Union says carrier advises it will ‘be out of money by August’

Teamsters and Yellow remain far apart on reaching an agreement. (Photo: Jim Allen/FreightWaves)

Teamsters brass said Monday that less-than-truckload carrier Yellow Corp. has informed them it will be out of money by August if a proposed change of operations isn’t approved. The union, however, says the company has been mismanaged for years and vows to not bail Yellow out again.

“Yellow has been unable to effectively manage itself for a long time,” said Sean O’Brien, Teamsters general president, in a video to members. “Now, the company says it’ll be out of money by August.
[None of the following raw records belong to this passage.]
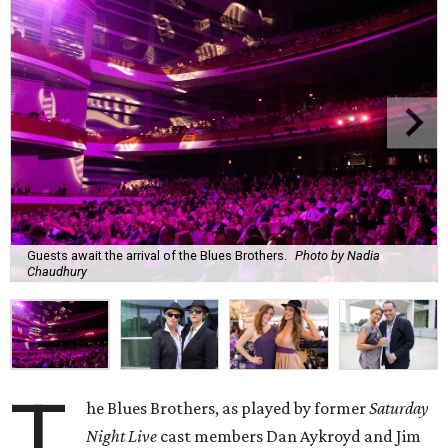
Guests await the arrival of the Blues Brothers.
Photo by Nadia
Chaudhury
T
he Blues Brothers, as played by former
Saturday
Night Live
cast members Dan Aykroyd and Jim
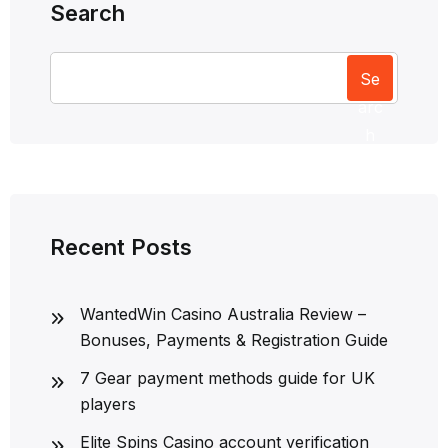
Search
Se
arc
h
Recent Posts
WantedWin Casino Australia Review –
Bonuses, Payments & Registration Guide
7 Gear payment methods guide for UK
players
Elite Spins Casino account verification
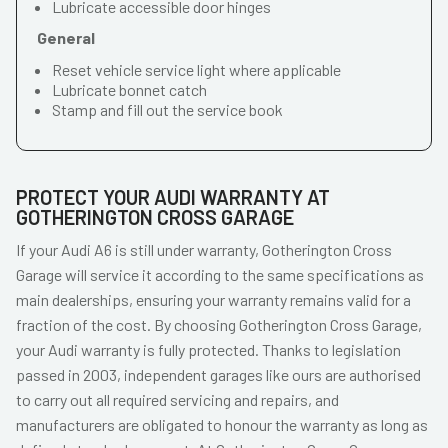
Lubricate accessible door hinges
General
Reset vehicle service light where applicable
Lubricate bonnet catch
Stamp and fill out the service book
PROTECT YOUR AUDI WARRANTY AT
GOTHERINGTON CROSS GARAGE
If your Audi A6 is still under warranty, Gotherington Cross
Garage will service it according to the same specifications as
main dealerships, ensuring your warranty remains valid for a
fraction of the cost. By choosing Gotherington Cross Garage,
your Audi warranty is fully protected. Thanks to legislation
passed in 2003, independent garages like ours are authorised
to carry out all required servicing and repairs, and
manufacturers are obligated to honour the warranty as long as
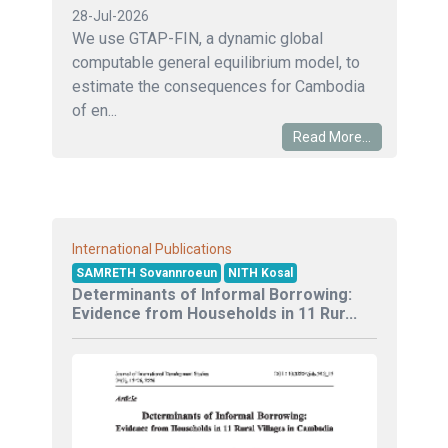
28-Jul-2026
We use GTAP-FIN, a dynamic global
computable general equilibrium model, to
estimate the consequences for Cambodia
of en...
Read More...
International Publications
SAMRETH Sovannroeun
NITH Kosal
Determinants of Informal Borrowing:
Evidence from Households in 11 Rur...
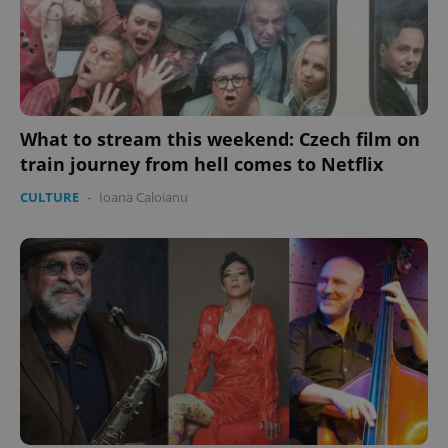
What to stream this weekend: Czech film on
train journey from hell comes to Netflix
CULTURE
-
Ioana Caloianu
Google
Privacy Policy
ex_polls
.expats.cz
1 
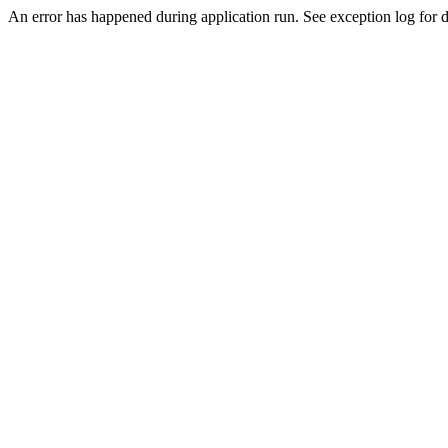
An error has happened during application run. See exception log for d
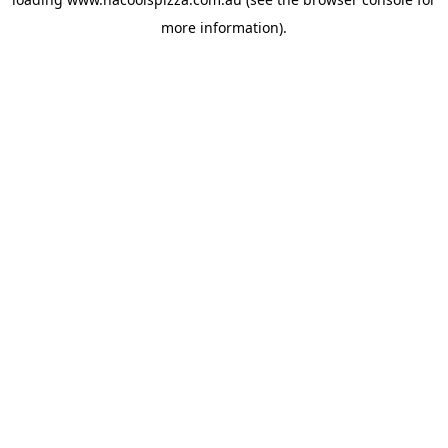
more information).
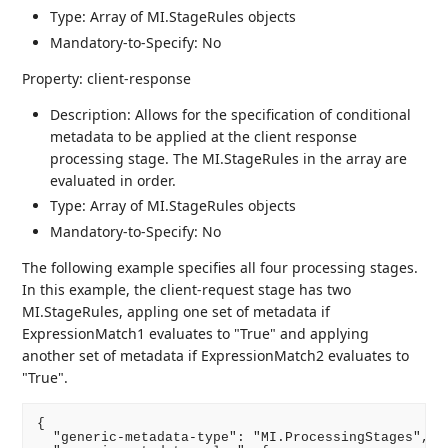
Type: Array of MI.StageRules objects
Mandatory-to-Specify: No
Property: client-response
Description: Allows for the specification of conditional
metadata to be applied at the client response
processing stage. The MI.StageRules in the array are
evaluated in order.
Type: Array of MI.StageRules objects
Mandatory-to-Specify: No
The following example specifies all four processing stages.
In this example, the client-request stage has two
MI.StageRules, appling one set of metadata if
ExpressionMatch1 evaluates to "True" and applying
another set of metadata if ExpressionMatch2 evaluates to
"True".
{

  "generic-metadata-type": "MI.ProcessingStages",
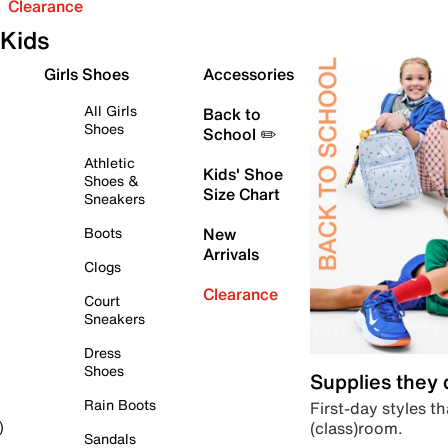
Clearance
Kids
Girls Shoes
Accessories
All Girls
Back to
Shoes
School ✏️
Athletic
Kids' Shoe
Shoes &
Size Chart
Sneakers
Boots
New
Arrivals
Clogs
Clearance
Court
Sneakers
Dress
Shoes
Supplies they
Rain Boots
First-day styles th
(class)room.
)
Sandals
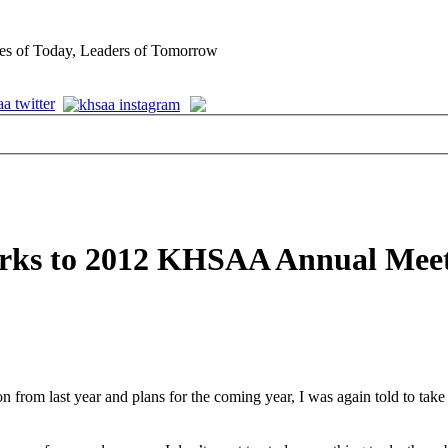
es of Today, Leaders of Tomorrow
arks to 2012 KHSAA Annual Mee
from last year and plans for the coming year, I was again told to take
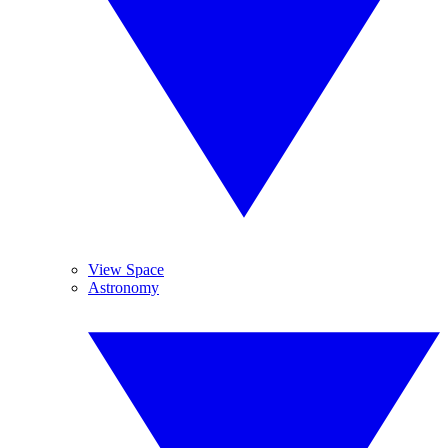
View Space
Astronomy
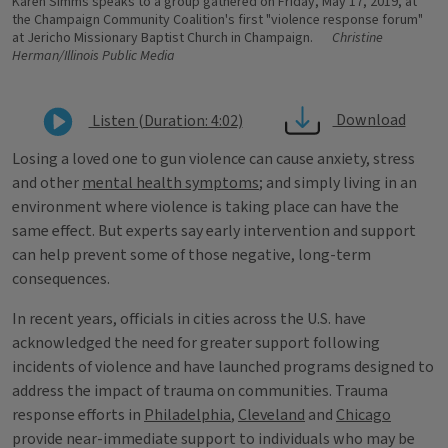
Karen Simms speaks to a group gathered on Friday, May 17, 2019, at
the Champaign Community Coalition's first "violence response forum"
at Jericho Missionary Baptist Church in Champaign.
Christine
Herman/Illinois Public Media
Download
Listen (Duration: 4:02)
Losing a loved one to gun violence can cause anxiety, stress
and other
mental health symptoms
; and simply living in an
environment where violence is taking place can have the
same effect. But experts say early intervention and support
can help prevent some of those negative, long-term
consequences.
In recent years, officials in cities across the U.S. have
acknowledged the need for greater support following
incidents of violence and have launched programs designed to
address the impact of trauma on communities. Trauma
response efforts in
Philadelphia
,
Cleveland
and
Chicago
provide near-immediate support to individuals who may be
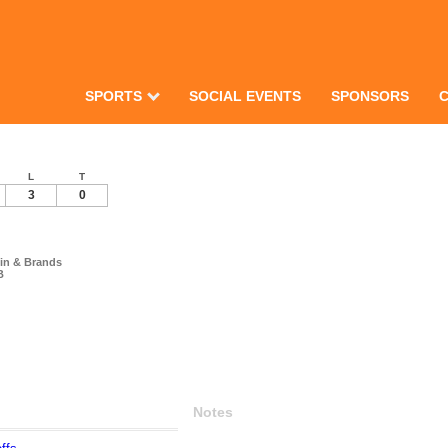
SPORTS
SOCIAL EVENTS
SPONSORS
L
T
3
0
in & Brands
B
Notes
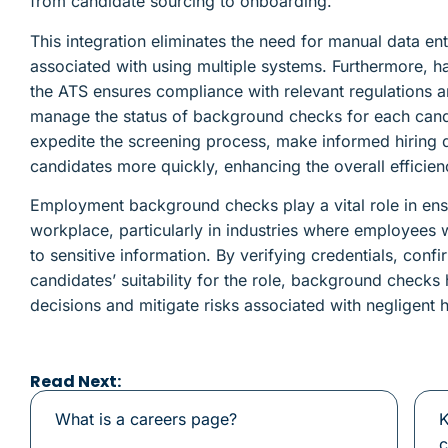
from candidate sourcing to onboarding.
This integration eliminates the need for manual data ent
associated with using multiple systems. Furthermore, h
the ATS ensures compliance with relevant regulations an
manage the status of background checks for each candi
expedite the screening process, make informed hiring d
candidates more quickly, enhancing the overall efficien
Employment background checks play a vital role in ensu
workplace, particularly in industries where employees
to sensitive information. By verifying credentials, conf
candidates’ suitability for the role, background check
decisions and mitigate risks associated with negligent h
Read Next:
What is a careers page?
K
c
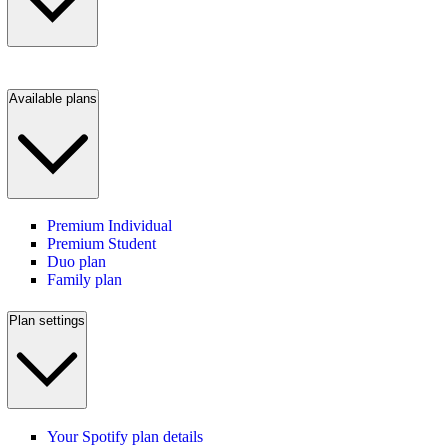
Available plans
Premium Individual
Premium Student
Duo plan
Family plan
Plan settings
Your Spotify plan details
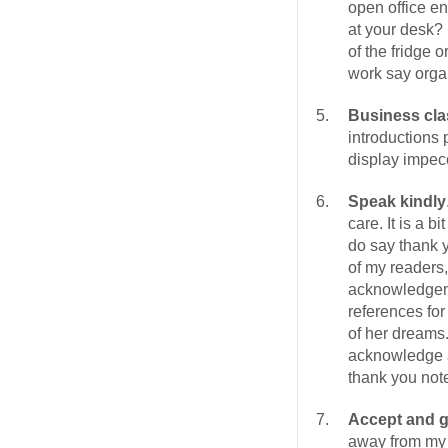
open office e
at your desk? 
of the fridge 
work say orga
Business cla
introductions
display impec
Speak kindly
care. It is a 
do say thank y
of my readers,
acknowledgem
references for
of her dreams.
acknowledge a
thank you note
Accept and g
away from my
Do not forget — Teamsters have already given back everything they possibly could to keep Yellow afloat.”

O’Brien said the union has given billions to the company in the form of wages, benefits and work rules concessions in the past. He also pointed to the $700 million the carrier received from the government in the form of a COVID-relief loan, which it used to catch up on delinquent health and pension payments and buy new equipment.

“It is not left for the Teamsters to save this company; we have given enough,” O’Brien said. “What happens next is out of our control.”


At the end of May, Yellow (NASDAQ: YELL) requested the Teamsters immediately approve a letter of agreement, allowing it to restructure operations in the East, Central and South regions. The company said the changes were similar to a change of operations previously approved by Teamsters and implemented in the West.

However, the new agreement seeks to further expand the use of purchased transportation as well as changes to work rules. A key sticking point has been the requirement that drivers work freight on the docks and potentially at locations other than their home terminals.

Teamsters contend the letter of agreement violates the current contract and would expand the use of these utility positions. A Monday letter from John Murphy, Teamsters freight division director, said the change of operations in the West was not similar to the current proposal as the utility role in that region was contractually permitted and “all affected road drivers had their earnings protected and were allowed to continue to perform traditional road work.”

Essentially Yellow is seeking to “assign employees to any job, anywhere, at any time across operating companies,” the letter asserted.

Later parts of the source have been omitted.